▶ [Available data]
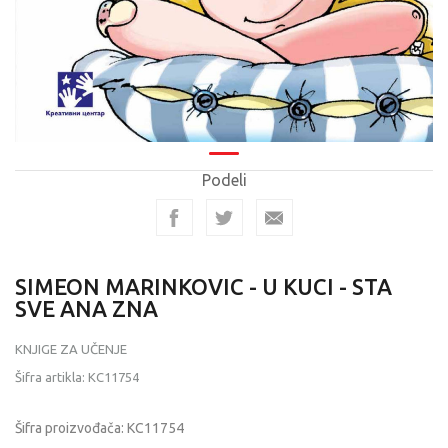
Podeli
SIMEON MARINKOVIC - U KUCI - STA
SVE ANA ZNA
KNJIGE ZA UČENJE
Šifra artikla:
KC11754
Šifra proizvođača:
KC11754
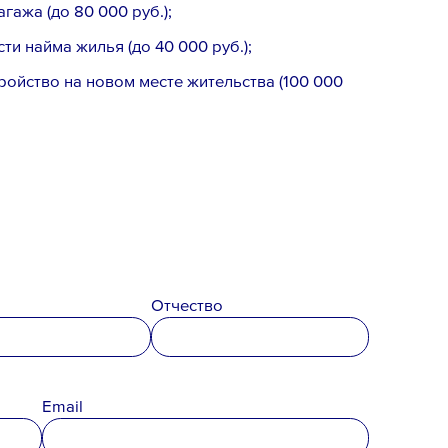
гажа (до 80 000 руб.);
и найма жилья (до 40 000 руб.);
ойство на новом месте жительства (100 000
Email *
Отчество
Email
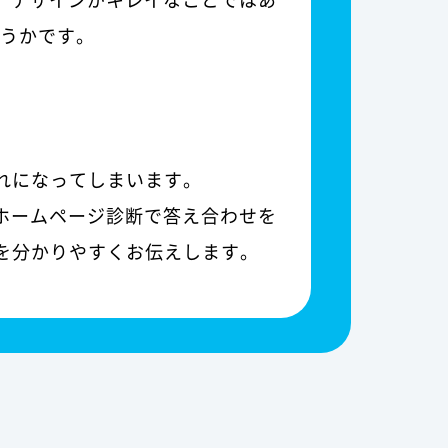
どうかです。
れになってしまいます。
ホームページ診断で答え合わせを
を分かりやすくお伝えします。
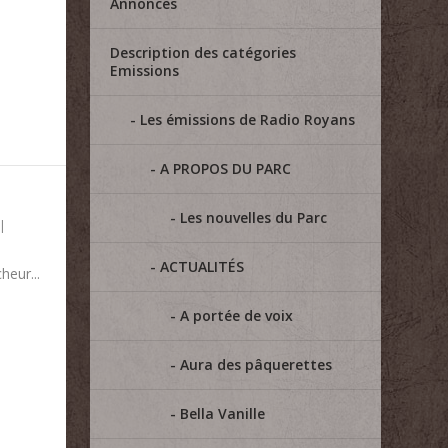
Annonces
Description des catégories
Emissions
Les émissions de Radio Royans
A PROPOS DU PARC
Les nouvelles du Parc
|
ACTUALITÉS
eur...
A portée de voix
Aura des pâquerettes
Bella Vanille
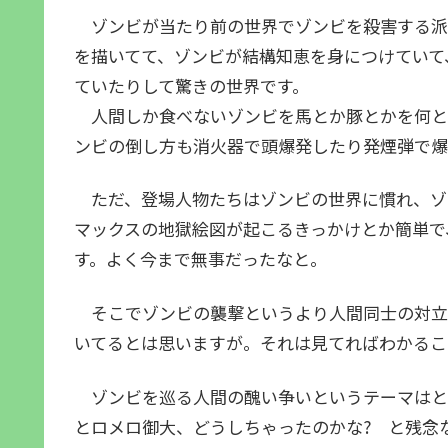
ゾンビが当たり前の世界でゾンビを殺害する派
を描いてて、ゾンビが結構知恵を身につけていて
ていたりして驚きの世界です。
人間しか食べないゾンビを馬とか豚とかを何と
ンビの倒し方も消火器で頭爆発したり発煙弾で爆
ただ、登場人物たちはゾンビの世界に慣れ、ゾ
マックスの地獄絵図が起こるきっかけとか簡単で
す。よく今まで無事だったなと。
そこでゾンビの襲撃というより人間同士の対立
いてるとは思いますが。それは見てればわかるこ
ゾンビを巡る人間の醜い争いというテーマはと
とロメロ御大、どうしちゃったのかな? と残念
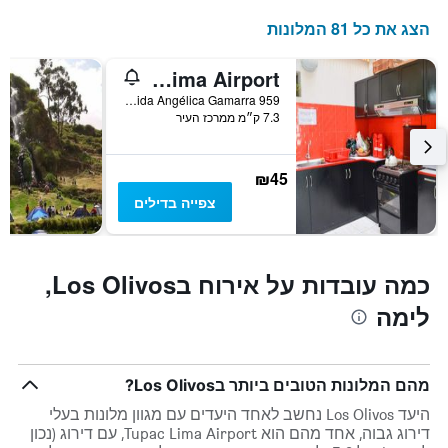
התרשים
הצג את כל 81 המלונות
כולל
1
ציר
Tupac Lima Airport
Y
Avenida Angélica Gamarra 959, לימה, פרו
המציג
7.3 ק״מ ממרכז העיר
את
מחיר
הממוצע
₪45
של
חדר
צפייה בדילים
כמה עובדות על אירוח בLos Olivos,
לימה
מהם המלונות הטובים ביותר בLos Olivos?
היעד Los Olivos נחשב לאחד היעדים עם מגוון מלונות בעלי
דירוג גבוה, אחד מהם הוא Tupac Lima Airport, עם דירוג (נכון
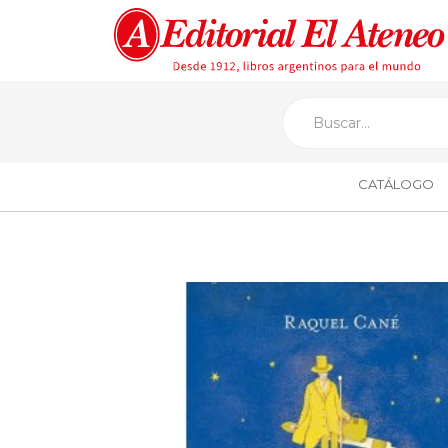
CATÁLOGO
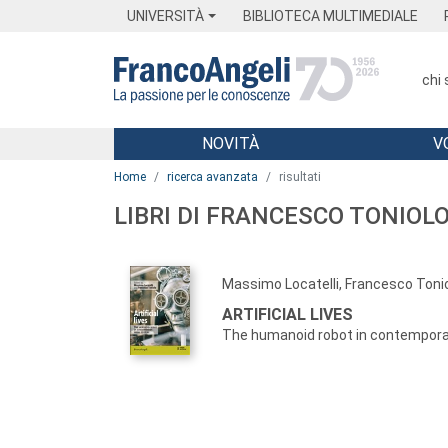
Menu
Main content
Footer
Menu
UNIVERSITÀ
BIBLIOTECA MULTIMEDIALE
chi
NOVITÀ
V
Main content
Home
ricerca avanzata
risultati
LIBRI DI FRANCESCO TONIOL
Massimo Locatelli, Francesco Toni
ARTIFICIAL LIVES
The humanoid robot in contempora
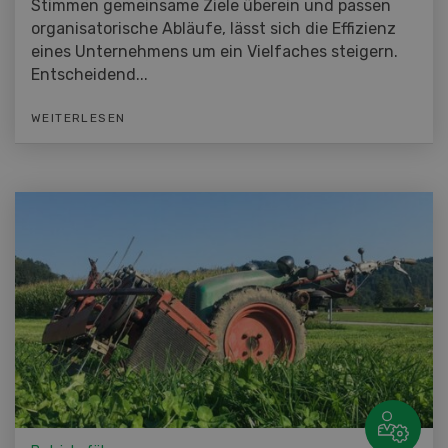
Stimmen gemeinsame Ziele überein und passen
organisatorische Abläufe, lässt sich die Effizienz
eines Unternehmens um ein Vielfaches steigern.
Entscheidend...
WEITERLESEN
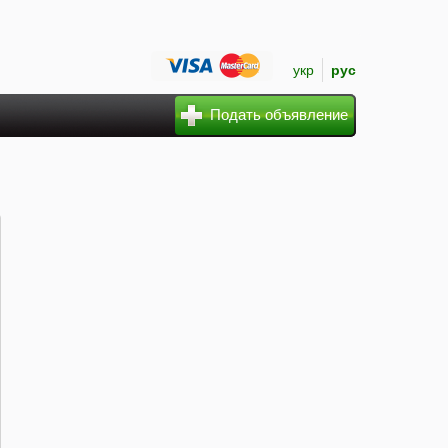
укр
рус
Подать объявление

▶ [Task prompt] Looking at the entries above, how many lines contain the word "בLos"? Answer with the number alone.

▶ [Task answer] 2